Sunday, January 18, 2015

The "Bill" Jar

Last year, my New Year's Resolution was to save more money.  I don't know about you, but for me money has always been an elusive concept to truly master.  I've always just tried to live by the edict, "Don't spend more than you have coming in." This is a good rule of thumb, but it's not as highly effective as I'd like it to be.  If there's one thing I can tell you that I've learned for sure about money, it's that it's all about adjusting.  Adjustments I've had to make in the past include but are not limited to: being a full time graduate student and living on $5000 for a year, being single and learning to live on my first "professional" salary, living with my husband and managing two incomes, not working for 12 weeks after the birth of my daughter, stepping up to a bigger mortgage and two children.  Alterations had to be made along the way. It's a constant balancing act.  And although I've never found myself in serious debt or trouble, I've always found consistently saving for extras a little tricky. 
.




Enter this 52 week savings plan found on Pinterest.  I liked this idea because it was so concrete.  Increase the amount you save by $1 every week.  Have $1378 saved by the end of the year.
I did it!  Yay me!


I'm happy to report, I kept my resolution.  It started out very painlessly.  Then it got a little tricky until I had enough in there to make change because there were weeks when I didn't have exactly $13 or $37 on hand in cash.  There were some weeks I got behind, but I liked the way the paper kept me on track.  I could cross off the weeks.  If I got behind on weeks 23 and 24, I knew I owed the jar $47.  I could catch up by checking the paper. 


And yes, I did save it as CASH.  This probably wasn't the safest thing to do since it was just stored in a jar in my house, but it did go into the bank at the end of the year. There were times I considered putting it in our existing savings account, but I didn't because I really wanted to keep track of it as a separate amount. I didn't want it to be part of the regular savings.  I wanted to have it for something special.  It would be too easy for me not to be accountable for it if it were lumped in with the other, regular savings. There were also times when I considered opening a separate account for it.  I don't really have a good reason for why I didn't do that, other than I just never got around to it.  It definitely would have been easier to transfer the odd $17 online and safer than having the actual cash in my house.  But I do think using actual money was a constant reminder to me to keep up with the plan.

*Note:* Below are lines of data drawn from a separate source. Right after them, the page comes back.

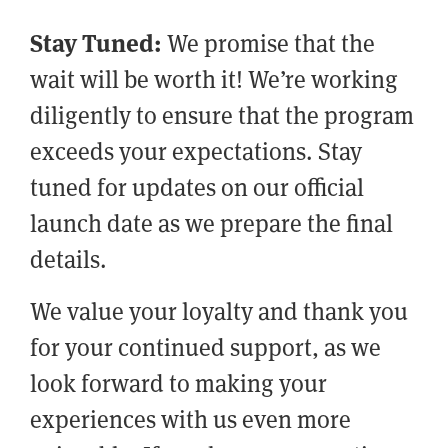
Stay Tuned:
We promise that the
wait will be worth it! We’re working
diligently to ensure that the program
exceeds your expectations. Stay
tuned for updates on our official
launch date as we prepare the final
details.
We value your loyalty and thank you
for your continued support, as we
look forward to making your
experiences with us even more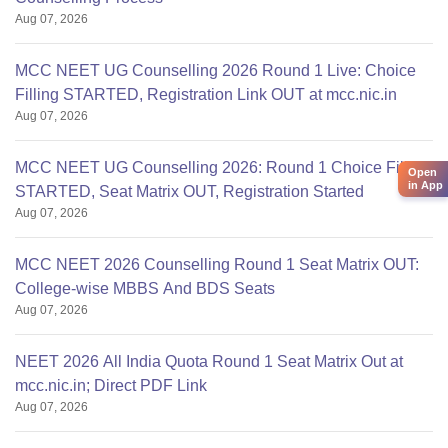
Aug 07, 2026
MCC NEET UG Counselling 2026 Round 1 Live: Choice
Filling STARTED, Registration Link OUT at mcc.nic.in
Aug 07, 2026
MCC NEET UG Counselling 2026: Round 1 Choice Filling
Open
in App
STARTED, Seat Matrix OUT, Registration Started
Aug 07, 2026
MCC NEET 2026 Counselling Round 1 Seat Matrix OUT:
College-wise MBBS And BDS Seats
Aug 07, 2026
NEET 2026 All India Quota Round 1 Seat Matrix Out at
mcc.nic.in; Direct PDF Link
Aug 07, 2026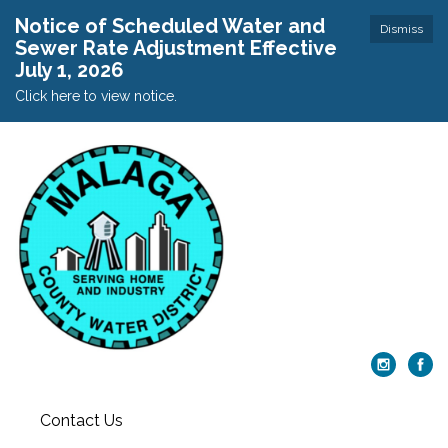
Notice of Scheduled Water and
Dismiss
Sewer Rate Adjustment Effective
July 1, 2026
Click here to view notice.
Contact Us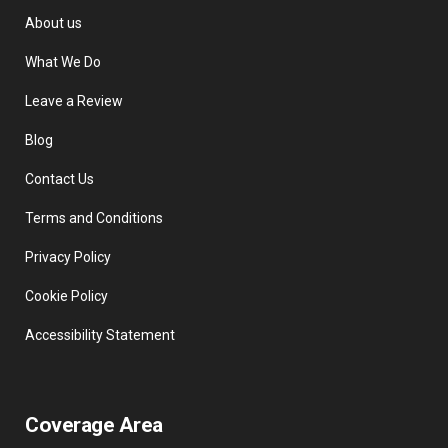
About us
What We Do
Leave a Review
Blog
Contact Us
Terms and Conditions
Privacy Policy
Cookie Policy
Accessibility Statement
Coverage Area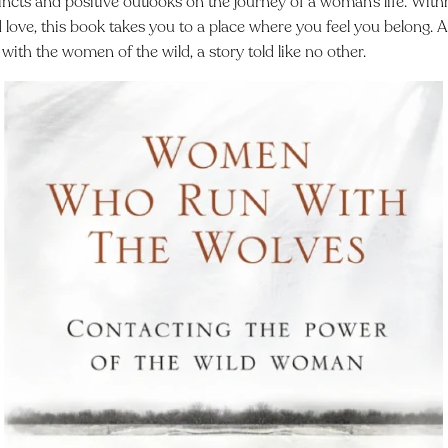
tincts and positive outlooks on the journey of a woman’s life. Withh
love, this book takes you to a place where you feel you belong. A 
with the women of the wild, a story told like no other.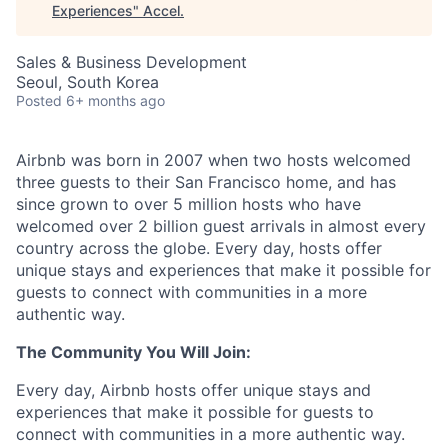
Experiences
"
Accel
.
Sales & Business Development
Seoul, South Korea
Posted
6+ months ago
Airbnb was born in 2007 when two hosts welcomed
three guests to their San Francisco home, and has
since grown to over 5 million hosts who have
welcomed over 2 billion guest arrivals in almost every
country across the globe. Every day, hosts offer
unique stays and experiences that make it possible for
guests to connect with communities in a more
authentic way.
The Community You Will Join:
Every day, Airbnb hosts offer unique stays and
experiences that make it possible for guests to
connect with communities in a more authentic way.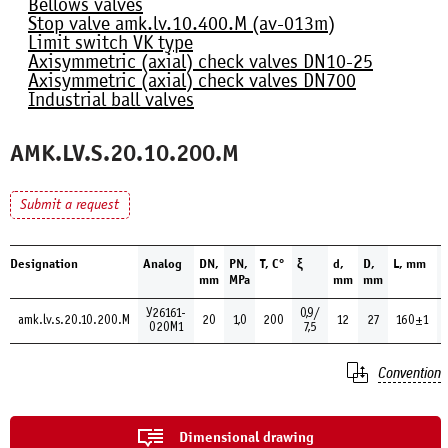
Bellows valves
Stop valve amk.lv.10.400.М (av-013m)
Limit switch VK type
Axisymmetric (axial) check valves DN10-25
Axisymmetric (axial) check valves DN700
Industrial ball valves
AMK.LV.S.20.10.200.М
Submit a request
Designation
Analog
DN,
PN,
Т, С°
ξ
d,
D,
L, mm
H
mm
MPa
mm
mm
У26161-
0,9/
amk.lv.s.20.10.200.М
20
1,0
200
12
27
160±1
020М1
7,5
Convention
Dimensional drawing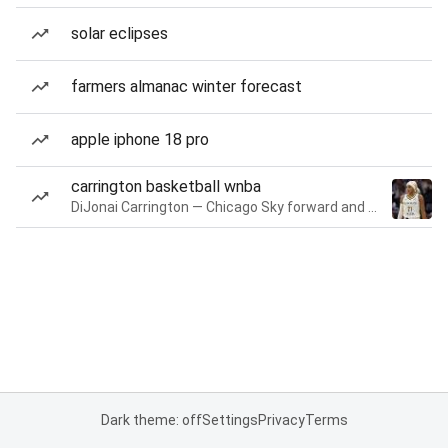
solar eclipses
farmers almanac winter forecast
apple iphone 18 pro
carrington basketball wnba
DiJonai Carrington — Chicago Sky forward and guard
Dark theme: off
Settings
Privacy
Terms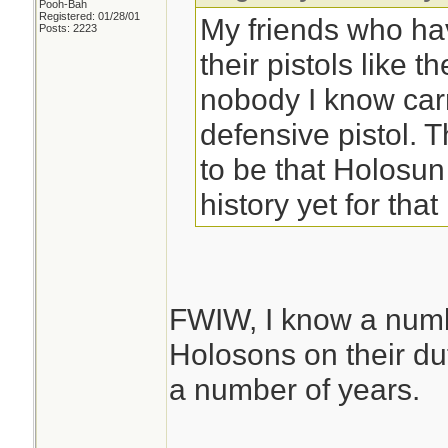
Pooh-Bah
Registered: 01/28/01
My friends who ha
Posts: 2223
their pistols like t
nobody I know car
defensive pistol.
to be that Holosu
history yet for that 
FWIW, I know a numb
Holosons on their d
a number of years.
________________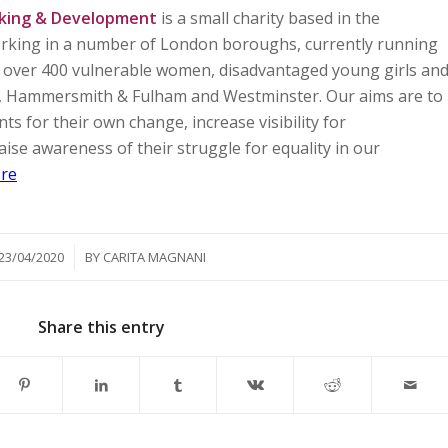
king & Development
is a small charity based in the
working in a number of London boroughs, currently running
ng over 400 vulnerable women, disadvantaged young girls an
a, Hammersmith & Fulham and Westminster. Our aims are to
for their own change, increase visibility for
ise awareness of their struggle for equality in our
re
/
23/04/2020
BY
CARITA MAGNANI
Share this entry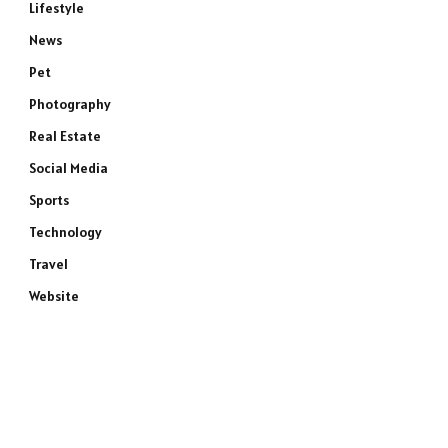
Lifestyle
News
Pet
Photography
Real Estate
Social Media
Sports
Technology
Travel
Website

Here's the other thing I didn't do.  I didn't earmark this money for a particular purpose.  But guess what?  I had the perfect thing come up just as I finished the plan.  Several weeks before Christmas, I tried to get tickets to a concert in Nashville for my husband and I as a Christmas gift to him.  The website the tickets were selling on crashed due to an overwhelming response, and I wasn't able to get them using my phone.  But then an e-mail came the week before Christmas saying there were tickets still available. I had gone on the waitlist and could still get them if I wanted to!  I secretively did so and surprised him with a two day getaway between Christmas and New Year's.  I knew we could afford it (especially important right around the holidays when money is going out right and left) because I had twice the amount of money saved in the jar for the travel, tickets, and accommodations!  Half of it is saved for some other purpose that has yet to present itself.




On our way to a little vacay!


So this year, I'm trying something different. No more jar or trying to make change - just $50 a week into a separate account.  I made up a similar sheet to keep myself on track. If that works, I should have $2600 by 2016.  And I'm not sure what I'm saving for, but I know it will have to wait until 2017 to figure it out.  That is a lovely feeling.